Posted on: Monday, January 27, 2003

EDITORIAL
Roe vs. Wade hangs on by a thread

The war against Iraq isn't the only crusade being waged by the Bush administration. Thirty years after the Roe vs. Wade Supreme Court ruling, a woman's right to a safe and legal abortion is under assault on numerous fronts.

With the help of Attorney General John Ashcroft and Health and Human Services Secretary Tommy Thompson, President Bush is mounting an arsenal of restrictions and intimidation ploys that are effectively eroding reproductive choice.

Abortion has become a taboo word in the healthcare profession. Why, health providers who receive federal family planning dollars are even banned from uttering the word. That tone was underscored at the U.N. family planning conference in Bangkok last month, where the U.S. delegation again became fixated on censoring any language that was deemed to advance abortion, angering conferees who sought to keep the focus on raising the legal and economic status of women.

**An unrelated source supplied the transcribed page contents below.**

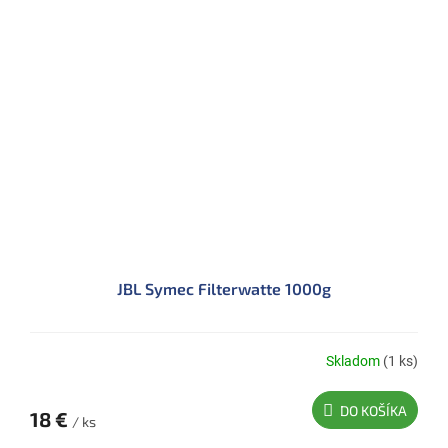
JBL Symec Filterwatte 1000g
Skladom
(1 ks)
DO KOŠÍKA
18 €
/ ks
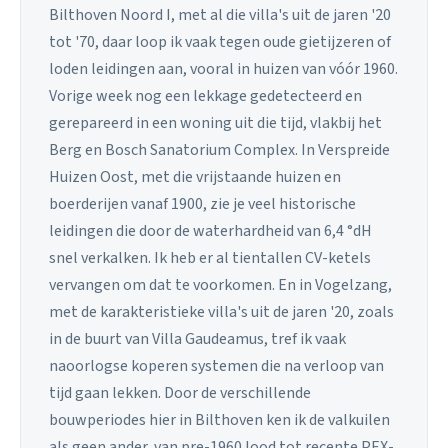
Bilthoven Noord I, met al die villa's uit de jaren '20
tot '70, daar loop ik vaak tegen oude gietijzeren of
loden leidingen aan, vooral in huizen van vóór 1960.
Vorige week nog een lekkage gedetecteerd en
gerepareerd in een woning uit die tijd, vlakbij het
Berg en Bosch Sanatorium Complex. In Verspreide
Huizen Oost, met die vrijstaande huizen en
boerderijen vanaf 1900, zie je veel historische
leidingen die door de waterhardheid van 6,4 °dH
snel verkalken. Ik heb er al tientallen CV-ketels
vervangen om dat te voorkomen. En in Vogelzang,
met de karakteristieke villa's uit de jaren '20, zoals
in de buurt van Villa Gaudeamus, tref ik vaak
naoorlogse koperen systemen die na verloop van
tijd gaan lekken. Door de verschillende
bouwperiodes hier in Bilthoven ken ik de valkuilen
als geen ander, van pre-1960 lood tot recente PEX-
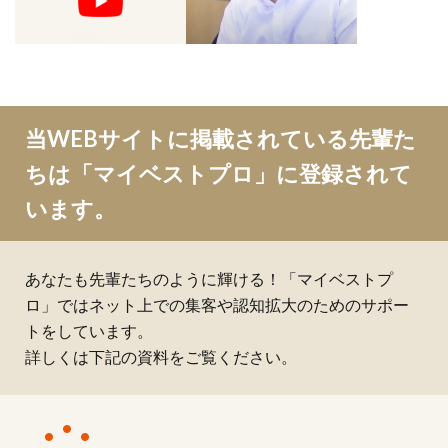
当WEBサイトに掲載されている先輩た
ちは「マイベストプロ」に登録されて
います。
あなたも先輩たちのように輝ける！「マイベストプ
ロ」ではネット上での集客や認知拡大のためのサポー
トをしています。
詳しくは下記の資料をご覧ください。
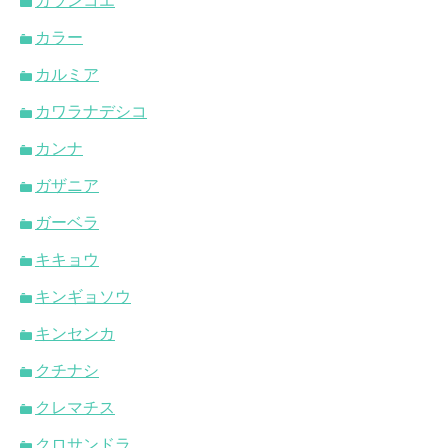
カランコエ
カラー
カルミア
カワラナデシコ
カンナ
ガザニア
ガーベラ
キキョウ
キンギョソウ
キンセンカ
クチナシ
クレマチス
クロサンドラ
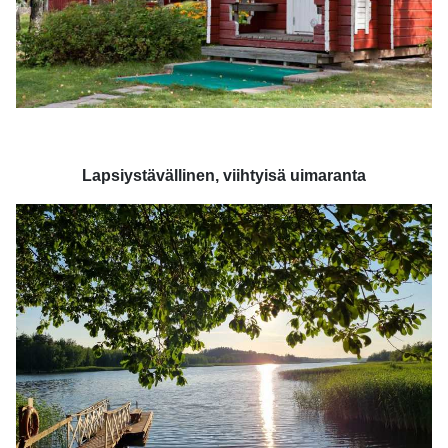
Lapsiystävällinen, viihtyisä uimaranta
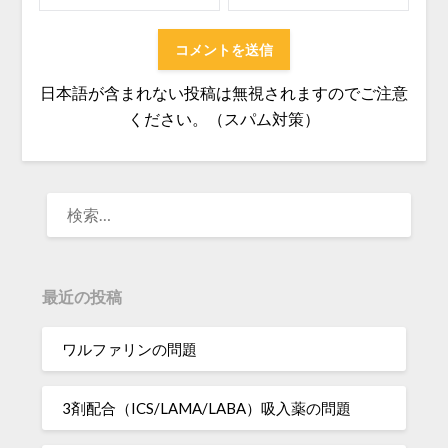
日本語が含まれない投稿は無視されますのでご注意
ください。（スパム対策）
検
索:
最近の投稿
ワルファリンの問題
3剤配合（ICS/LAMA/LABA）吸入薬の問題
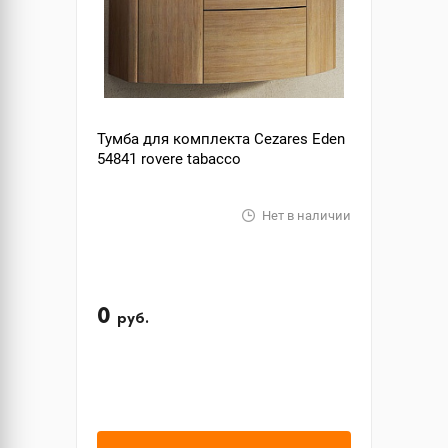
Тумба для комплекта Cezares Eden
54841 rovere tabacco
Нет в наличии
0
руб.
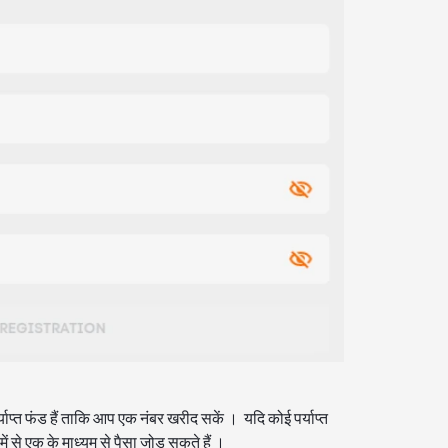
्याप्त फंड हैं ताकि आप एक नंबर खरीद सकें । यदि कोई पर्याप्त
में से एक के माध्यम से पैसा जोड़ सकते हैं ।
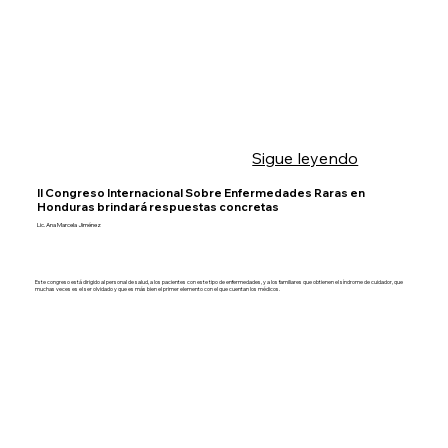
Sigue leyendo
II Congreso Internacional Sobre Enfermedades Raras en
Honduras brindará respuestas concretas
Lic. Ana Marcela Jiménez
Este congreso está dirigido al personal de salud, a los pacientes con este tipo de enfermedades, y a los familiares que obtienen el síndrome de cuidador, que
muchas veces es el ser olvidado y que es más bien el primer elemento con el que cuentan los médicos.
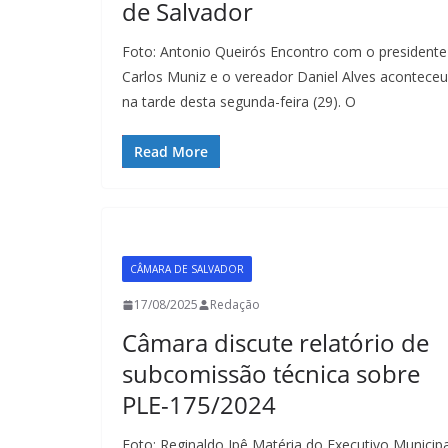
de Salvador
Foto: Antonio Queirós Encontro com o presidente
Carlos Muniz e o vereador Daniel Alves aconteceu
na tarde desta segunda-feira (29). O
Read More
CÂMARA DE SALVADOR
17/08/2025
Redação
Câmara discute relatório de
subcomissão técnica sobre
PLE-175/2024
Foto: Reginaldo Ipê Matéria do Executivo Municipa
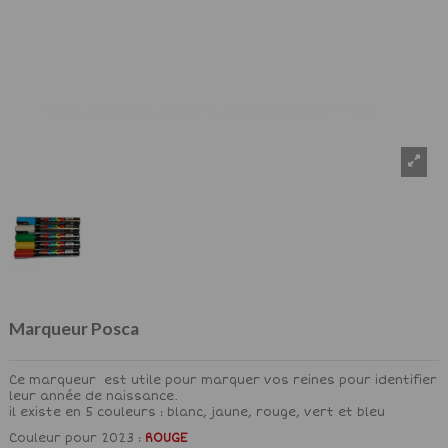
Marqueur Posca
Ce marqueur est utile pour marquer vos reines pour identifier
leur année de naissance.
il existe en 5 couleurs : blanc, jaune, rouge, vert et bleu
Couleur pour 2023 :
ROUGE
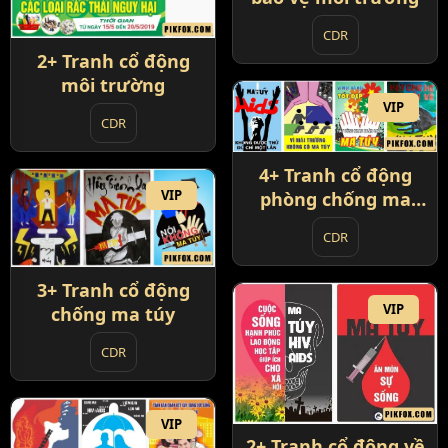
CDR
2+ Tranh cổ động
môi trường
VIP
CDR
4+ Tranh cổ động
VIP
phòng chống ma
túy
CDR
3+ Tranh cổ động
VIP
chống ma túy
CDR
VIP
2+ Tranh cổ động về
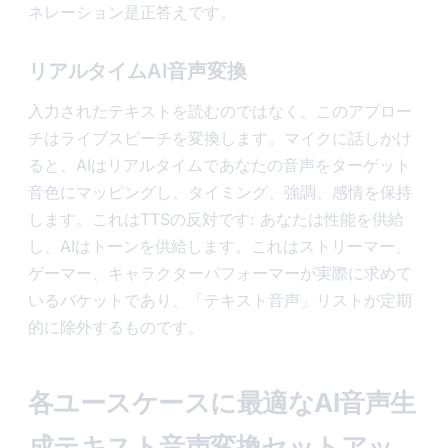
ネレーション是正答えです。
リアルタイムAI音声変換
入力されたテキストを読むのではなく、このアプロー
チはライブスピーチを変換します。マイクに話しかけ
ると、AIはリアルタイムであなたの音声をターゲット
音色にマッピングし、タイミング、強調、感情を保持
します。これはTTSの反対です: あなたは性能を供給
し、AIはトーンを供給します。これはストリーマー、
ゲーマー、キャラクターパフォーマーが実際に求めて
いるバケットであり、「テキスト音声」リストが定期
的に除外するものです。
各ユースケースに最適なAI音声生
成テキスト音声変換セットアッ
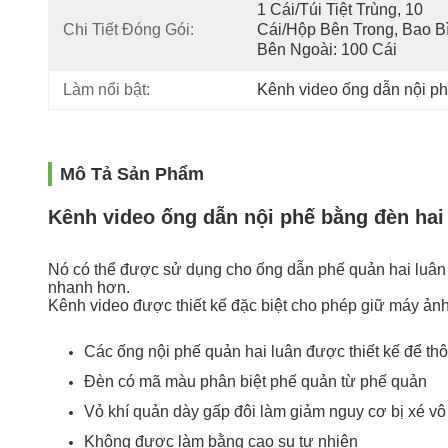
1 Cái/túi Tiệt Trùng, 10 
Chi Tiết Đóng Gói:
Cái/hộp Bên Trong, Bao Bì
Bên Ngoài: 100 Cái
Làm nổi bật:
Kênh video ống dẫn nội ph
Mô Tả Sản Phẩm
Kênh video ống dẫn nội phế bằng đèn ha
Nó có thể được sử dụng cho ống dẫn phế quản hai luân
nhanh hơn.
Kênh video được thiết kế đặc biệt cho phép giữ máy ảnh 
Các ống nội phế quản hai luân được thiết kế để thô
Đèn có mã màu phân biệt phế quản từ phế quản
Vỏ khí quản dày gấp đôi làm giảm nguy cơ bị xé vô 
Không được làm bằng cao su tự nhiên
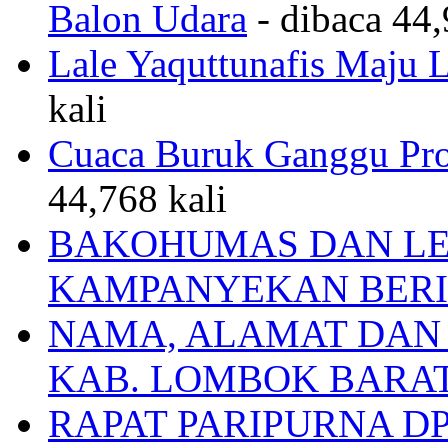
Balon Udara
- dibaca 44,
Lale Yaquttunafis Maju 
kali
Cuaca Buruk Ganggu Pro
44,768 kali
BAKOHUMAS DAN LE
KAMPANYEKAN BERI
NAMA, ALAMAT DAN
KAB. LOMBOK BARA
RAPAT PARIPURNA 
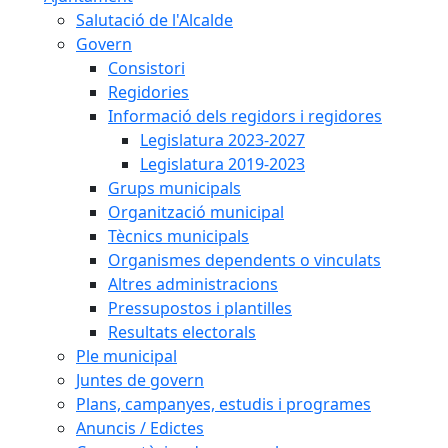
Salutació de l'Alcalde
Govern
Consistori
Regidories
Informació dels regidors i regidores
Legislatura 2023-2027
Legislatura 2019-2023
Grups municipals
Organització municipal
Tècnics municipals
Organismes dependents o vinculats
Altres administracions
Pressupostos i plantilles
Resultats electorals
Ple municipal
Juntes de govern
Plans, campanyes, estudis i programes
Anuncis / Edictes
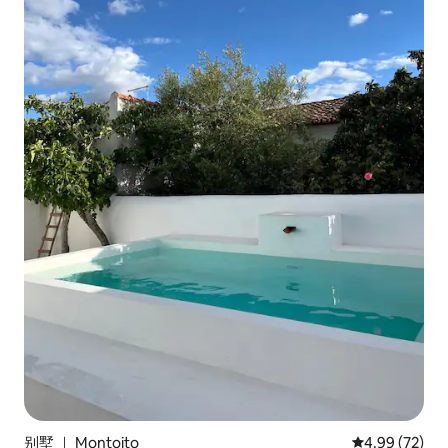
别墅 ｜ Montoito
平均评分 4.99
4.99 (72)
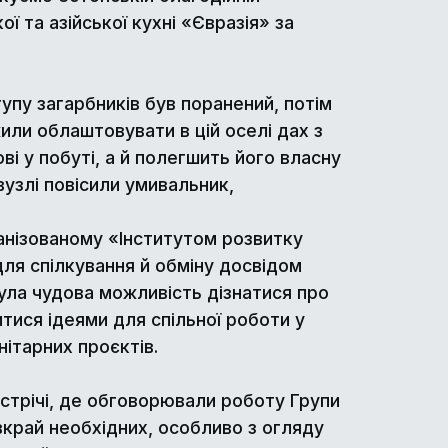
ї та азійської кухні «Євразія» за
упу загарбників був поранений, потім
ли облаштовувати в цій оселі дах з
і у побуті, а й полегшить його власну
вузлі повісили умивальник,
анізованому «Інститутом розвитку
для спілкування й обміну досвідом
була чудова можливість дізнатися про
тися ідеями для спільної роботи у
нітарних проєктів.
устрічі, де обговорювали роботу Групи
вкрай необхідних, особливо з огляду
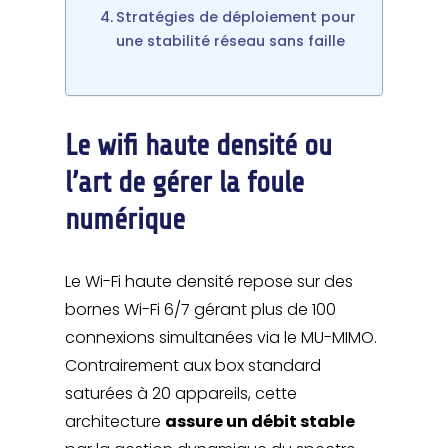
Stratégies de déploiement pour
une stabilité réseau sans faille
Le wifi haute densité ou
l’art de gérer la foule
numérique
Le Wi-Fi haute densité repose sur des
bornes Wi-Fi 6/7 gérant plus de 100
connexions simultanées via le MU-MIMO.
Contrairement aux box standard
saturées à 20 appareils, cette
architecture
assure un débit stable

Bush even withheld $34 million to the United Nations Population Fund. Sure, it helped Bush prove his anti-abortion credentials to his ultra-conservative supporters, but the loss of American support for the fund, which supports family planning and maternal health programs in more than 140 countries, will inevitably cost lives.

Meanwhile here in the United States, the federal government is pushing abstinence-only sex education in the schools as a substitute for comprehensive sex education. Don't they realize that comprehensive sex education that discusses contraception and other health issues has helped dramatically reduce the rate of abortions?

And as low-income pregnant women scramble for decent healthcare, there's a proposal for health insurance to be extended to embryos. Also, we can expect the Bush administration to campaign hard against late-term abortions and to push laws to stop minors from crossing state lines to avoid parental consent laws. And under this administration's watch, there will undoubtedly be more anti-abortion judges appointed to the U.S. Supreme Court.

If this campaign continues, we could arrive at a day in the not-too-distant future when hospitals and clinics are frightened away from performing abortions for fear of losing federal funding, and women seeking to terminate unwanted pregnancies must go back underground.

Lest we forget, abortion is legal in Hawai'i. Let's not cave in to the scare tactics, because the last time we checked, Roe v. Wade had not been overturned.